→ TASK BRIEF
How many of the lines in the data contain "Пеперомия"? Give only the number.
++++ THE DATA ++++
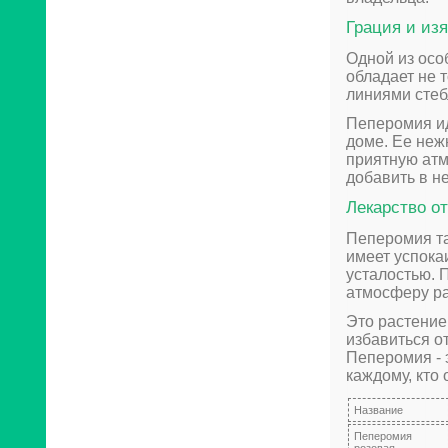
Грация и из
Одной из осо
обладает не 
линиями стеб
Пеперомия ид
доме. Ее неж
приятную атм
добавить в н
Лекарство от
Пеперомия та
имеет успока
усталостью. 
атмосферу ра
Это растение
избавиться о
Пеперомия - 
каждому, кто 
Название
Пеперомия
++++
→ EXERCISE OUTPUT
4